Inflection-2 outperforms Google’s PaLM 2 in standard tests
Inflection-2: The Latest in AI Language Models
Inflection, an AI startup aiming to create “personal AI for everyone”, has announced a new large language model dubbed Inflection-2 that beats Google’s PaLM 2.
Training and Performance
Inflection-2 was trained on over 5,000 NVIDIA GPUs to reach 1.025 quadrillion floating point operations (FLOPs), putting it in the same league as PaLM 2 Large. However, early benchmarks show Inflection-2 outperforming Google’s model on tests of reasoning ability, factual knowledge, and stylistic prowess.
Benchmarks
On a range of common academic AI benchmarks, Inflection-2 achieved higher scores than PaLM 2 on most. This included outscoring the search giant’s flagship on the diverse Multi-task Middle-school Language Understanding (MMLU) tests, as well as TriviaQA, HellaSwag, and the Grade School Math (GSM8k) benchmarks.
Test | Inflection-2 score | PaLM 2 score |
---|---|---|
MMLU | 8.5 | 7.9 |
TriviaQA | 9.2 | 8.7 |
HellaSwag | 8.8 | 8.3 |
GSM8k | 9.1 | 8.5 |
Usage in Personal Assistant App
The startup’s new model will soon power its personal assistant app Pi to enable more natural conversations and useful features.
Transition to H100 GPUs
Inflection said its transition from NVIDIA A100 to H100 GPUs for inference – combined with optimisation work – will increase serving speed and reduce costs despite Inflection-2 being much larger than its predecessor.
Safety Priority
Safety is said to be a top priority for the researchers at Inflection, with the company being one of the first signatories to the White House’s July 2023 voluntary AI commitments.
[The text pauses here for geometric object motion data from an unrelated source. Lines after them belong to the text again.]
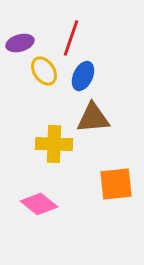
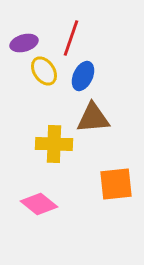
purple ellipse: moved 4 px right
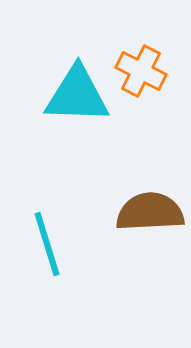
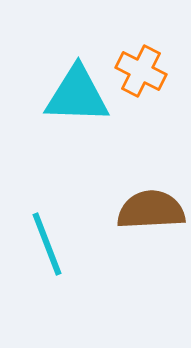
brown semicircle: moved 1 px right, 2 px up
cyan line: rotated 4 degrees counterclockwise
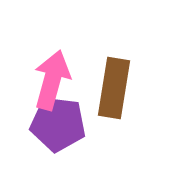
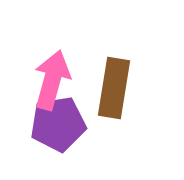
purple pentagon: rotated 16 degrees counterclockwise
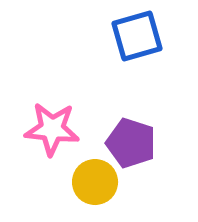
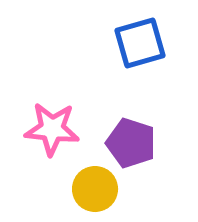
blue square: moved 3 px right, 7 px down
yellow circle: moved 7 px down
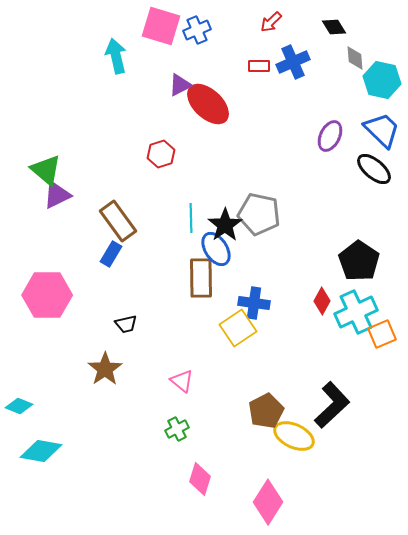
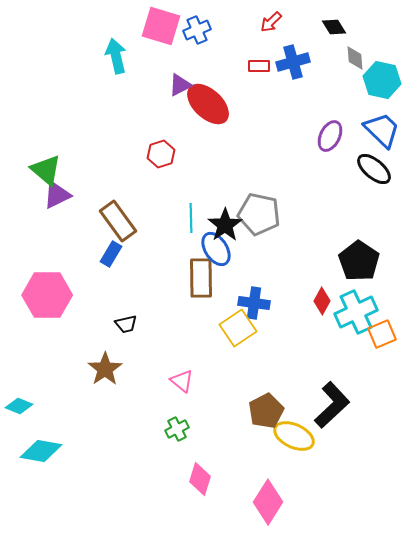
blue cross at (293, 62): rotated 8 degrees clockwise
The company said its safety team continues working to ensure models are rigorously evaluated and rely on best practices for alignment.
Future Implications
With impressive benchmarks and plans to scale further, Inflection’s latest effort poses a serious challenge to tech giants like Google and Microsoft who have so far dominated the field of large language models. The race is on to deliver the next generation of AI.